As minhas pernas já reclamavam daquela exaustiva demora, até que finalmente o ônibus chega. E naquela briga de quem entra primeiro um lugar vazio enche o meu cansaço de alegria.

Esbaforida demoro alguns segundos pra perceber que não estava sozinha, e ao olhar para os lados uma emoção me fez remexer na cadeira.

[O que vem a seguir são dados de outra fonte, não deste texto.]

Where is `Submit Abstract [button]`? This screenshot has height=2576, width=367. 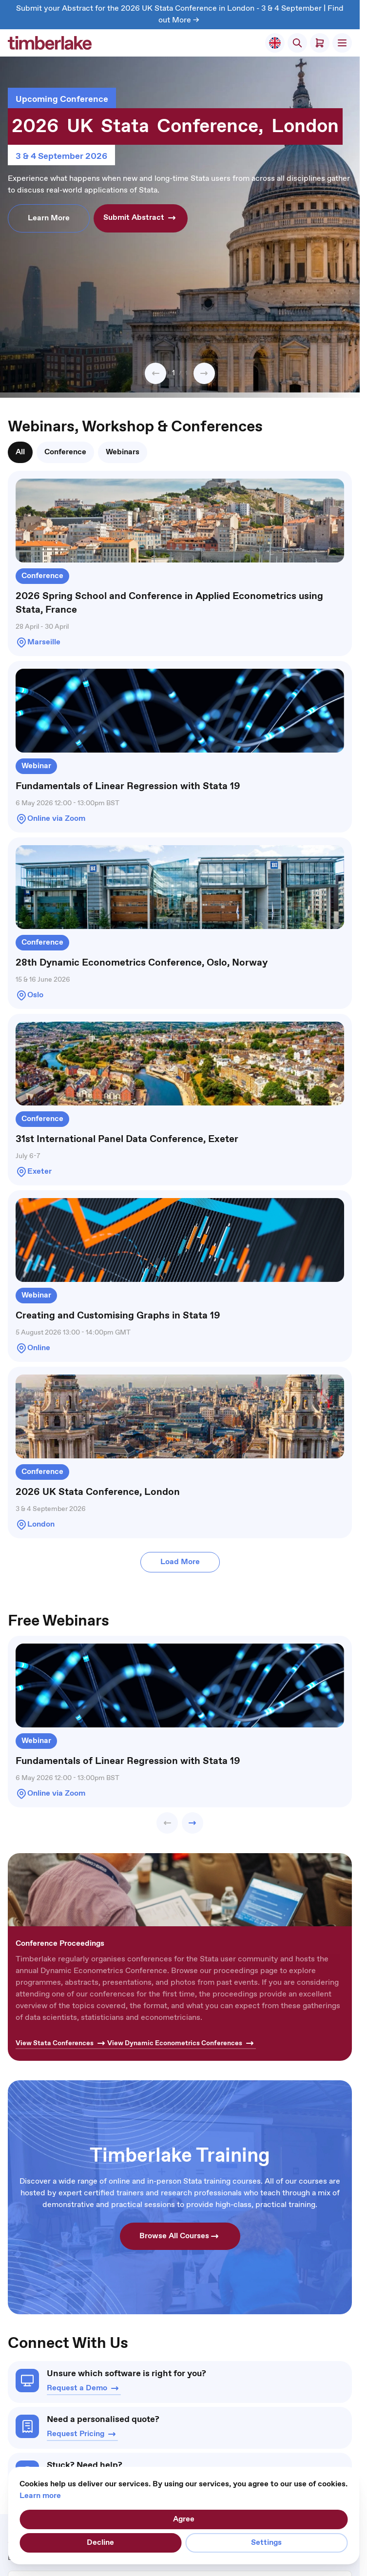
Submit Abstract [button] is located at coordinates (140, 218).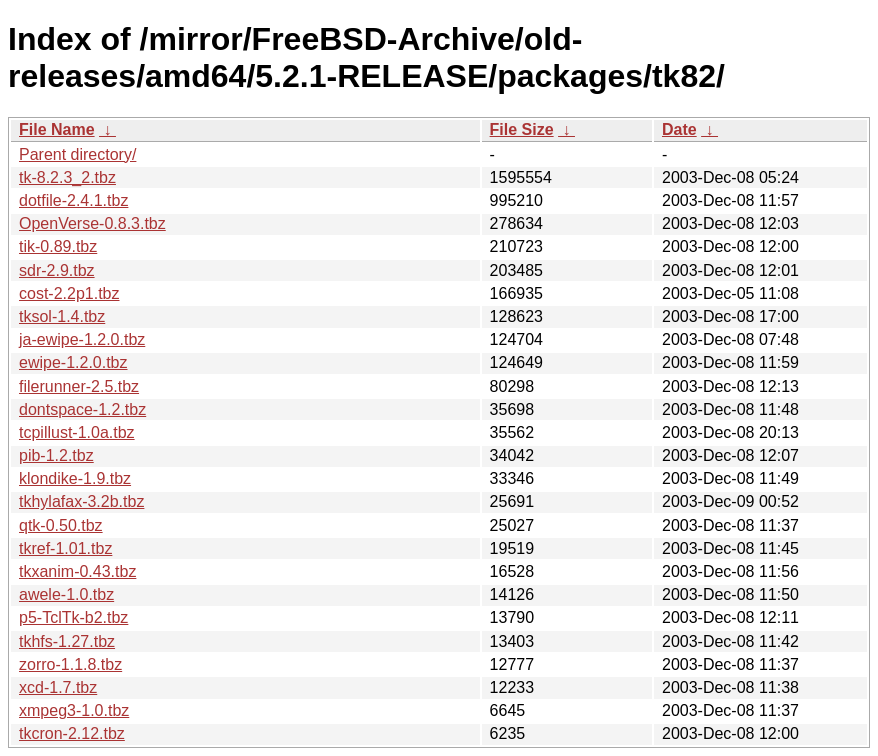 This screenshot has width=878, height=756. Describe the element at coordinates (74, 710) in the screenshot. I see `xmpeg3-1.0.tbz` at that location.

Não conseguia me desvencilhar daquele olhar azul que parecia refletir no tom da sua gravata, e isso inquietava o suor que timidamente escorria na minha cintura.

Aquela imagem ia se tornando cada vez mais bucólica, e eu perdia a sensibilidade de tudo à minha volta. O medo de ser descoberta excitava o meu coração.

Rezei pra que o meu trajeto se abreviasse, e que eu pudesse sair logo daquele torpor que me dominava completamente. Mas o tempo naquele instante parecia eterno.

Até que um “me desculpe” me tira daquele estado dramático.

Pisei no seu pé.

Não consegui balbuciar uma palavra sequer diante daquele rosto. Mas aquele sorriso podia tudo. Até mesmo pisar no meu pé.

Parecia se divertir deixando escapar alguns gestos de canto de olho, e se colocando cada vez mais ao meu dispor com uma elegância máscula.Talvez pressentindo o meu desconforto em meio àqueles desejos prodígios.

Sem o menor pudor deixava claro a sua cumplicidade com o seu perfume, que penetrava em mim sem pedir licença me deixando em êxtase.

Até que finalmente preciso seguir o meu destino. E meio a contragosto me levanto com um fiozinho de esperança gritando pra que os nossos caminhos fossem o mesmo.

Mas não era.

Ao virar as costas um calor percorreu todo o meu corpo, me abraçando com a destreza de quem sabe aonde quer chegar.

E eu sabia que aquela sensação vinha daquele olhar que talvez estivesse desejando o mesmo que eu. Ou pelo menos algo parecido.

E isso me deixou feliz.

Chegando em casa depois de um banho gelado só consegui pensar naquele ponto de ônibus.